Circunvalación Oriente: infraestructura estratégica para el desarrollo de Ñuble
René Poblete Castañeda – Presidente Comité Obras de Infraestructura Pública CChC Ñuble y Consejero Nacional CChC
La aprobación de la Recomendación Satisfactoria (RS) el pasado 25 de marzo de 2026 para la Circunvalación Oriente de Chillán no representa únicamente el avance de una obra vial. La RS acredita que la iniciativa superó la evaluación técnica y económica del Estado, validando su rentabilidad social, viabilidad técnica y cumplimiento de las exigencias legales y ambientales, apta para recibir financiamiento público. Su impacto no solo se medirá en kilómetros construidos, sino en la capacidad de ordenar el crecimiento urbano, mejorar la competitividad logística y proyectar un desarrollo más equilibrado para Chillán y Chillán Viejo, considerando que los niveles de congestión han crecido sostenidamente en las últimas décadas y continuarán aumentando con el desarrollo urbano y económico de la intercomuna.
El proyecto contempla 23,8 kilómetros de extensión, conectando la Ruta 5 con distintos accesos estratégicos de la conurbación, mediante una infraestructura diseñada bajo estándares interurbanos y urbanos, con velocidades de operación entre 50 y 70 km/h, cuatro puentes, dos enlaces y obras complementarias de drenaje, iluminación, paisajismo y seguridad vial. Además, incorpora diseños de pavimentación, estudios ambientales, modelaciones de tránsito y evaluaciones económicas actualizadas, lo que demuestra un nivel de madurez técnica poco habitual en iniciativas regionales de esta escala.
Uno de los principales problemas que enfrenta hoy Chillán es que gran parte de los flujos interurbanos deben atravesar el área urbana para conectarse con la Ruta 5. Eso genera congestión, deterioro vial, tiempos de desplazamiento ineficientes y pérdida de competitividad. La Circunvalación Oriente permitirá precisamente desviar esos flujos de paso fuera del centro urbano, descongestionando sectores críticos y generando una red vial más eficiente y resiliente. Según la evaluación del proyecto, cerca del 10% de los viajes modelados corresponden a flujos interurbanos que utilizarían directamente esta nueva infraestructura.
Pero el valor estratégico de esta iniciativa va mucho más allá de la movilidad. La experiencia nacional e internacional demuestra que las ciudades que logran desarrollarse de manera sostenible son aquellas que planifican su infraestructura antes de que el crecimiento urbano las sobrepase.
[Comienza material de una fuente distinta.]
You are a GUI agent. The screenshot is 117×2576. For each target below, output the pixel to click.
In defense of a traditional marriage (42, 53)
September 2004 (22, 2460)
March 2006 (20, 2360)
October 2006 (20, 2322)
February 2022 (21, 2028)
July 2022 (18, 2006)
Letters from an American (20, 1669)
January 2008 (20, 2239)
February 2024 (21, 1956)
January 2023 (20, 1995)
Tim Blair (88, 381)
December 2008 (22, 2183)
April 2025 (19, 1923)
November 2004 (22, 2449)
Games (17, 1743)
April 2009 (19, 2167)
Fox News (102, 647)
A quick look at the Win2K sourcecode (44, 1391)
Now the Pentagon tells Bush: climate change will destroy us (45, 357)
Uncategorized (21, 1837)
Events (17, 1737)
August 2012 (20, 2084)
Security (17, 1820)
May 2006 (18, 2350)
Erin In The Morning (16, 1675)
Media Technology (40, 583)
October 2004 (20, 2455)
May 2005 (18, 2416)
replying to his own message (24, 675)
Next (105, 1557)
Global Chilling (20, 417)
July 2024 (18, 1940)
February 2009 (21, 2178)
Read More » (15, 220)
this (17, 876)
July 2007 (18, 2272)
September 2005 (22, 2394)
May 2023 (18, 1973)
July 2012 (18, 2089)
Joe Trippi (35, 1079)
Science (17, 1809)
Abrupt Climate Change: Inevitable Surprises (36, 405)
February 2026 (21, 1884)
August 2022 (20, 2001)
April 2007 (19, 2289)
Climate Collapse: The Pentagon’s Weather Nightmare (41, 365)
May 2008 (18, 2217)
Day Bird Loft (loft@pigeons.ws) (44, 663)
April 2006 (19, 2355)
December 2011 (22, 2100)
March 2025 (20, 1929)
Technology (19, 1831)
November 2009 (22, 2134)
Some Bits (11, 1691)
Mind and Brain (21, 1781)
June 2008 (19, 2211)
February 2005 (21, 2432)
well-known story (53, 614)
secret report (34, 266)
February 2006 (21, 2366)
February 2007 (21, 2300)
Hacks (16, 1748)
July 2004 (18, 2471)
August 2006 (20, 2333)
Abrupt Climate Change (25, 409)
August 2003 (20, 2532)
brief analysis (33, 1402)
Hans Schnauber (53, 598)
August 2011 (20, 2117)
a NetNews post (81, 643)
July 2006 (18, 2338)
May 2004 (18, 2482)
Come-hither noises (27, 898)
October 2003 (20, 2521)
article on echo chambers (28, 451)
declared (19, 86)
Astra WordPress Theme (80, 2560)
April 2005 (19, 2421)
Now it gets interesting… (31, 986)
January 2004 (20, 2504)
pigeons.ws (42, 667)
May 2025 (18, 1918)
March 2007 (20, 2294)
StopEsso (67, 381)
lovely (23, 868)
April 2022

Desde la perspectiva de la planificación territorial, esto es particularmente relevante para Ñuble. El 71% del trazado se emplaza en zonas urbanas, mientras que un 29% a zonas interurbanas. Por otra parte, el 77% corresponde a trazados completamente nuevos, lo que abre una oportunidad concreta para evitar expansiones desordenadas.
Otro aspecto importante es la magnitud de la inversión. El proyecto considera más de $136 mil millones entre obras, asesorías y expropiaciones, con una ejecución proyectada en etapas hasta 2030. Solo las obras civiles representan cerca de $92 mil millones, movilizando empleo, demanda de servicios, proveedores y actividad económica regional durante varios años.
Además, los indicadores técnicos respaldan la viabilidad de la iniciativa. La evaluación económica concluye que las tres etapas son socialmente rentables, con tasas internas de retorno superiores al 5,5% y beneficios económicos asociados a reducción de tiempos de viaje, costos operacionales y mejoras en conectividad.
El desafío ya está corriendo. En ese sentido, resulta urgente que el Ministerio de Obras Públicas, la Dirección de Presupuestos y el Gobierno Regional de Ñuble avancen en la asignación y formalización de los recursos necesarios para su ejecución.
Ñuble no puede seguir esperando una infraestructura pensada para una región que ya creció y que seguirá creciendo.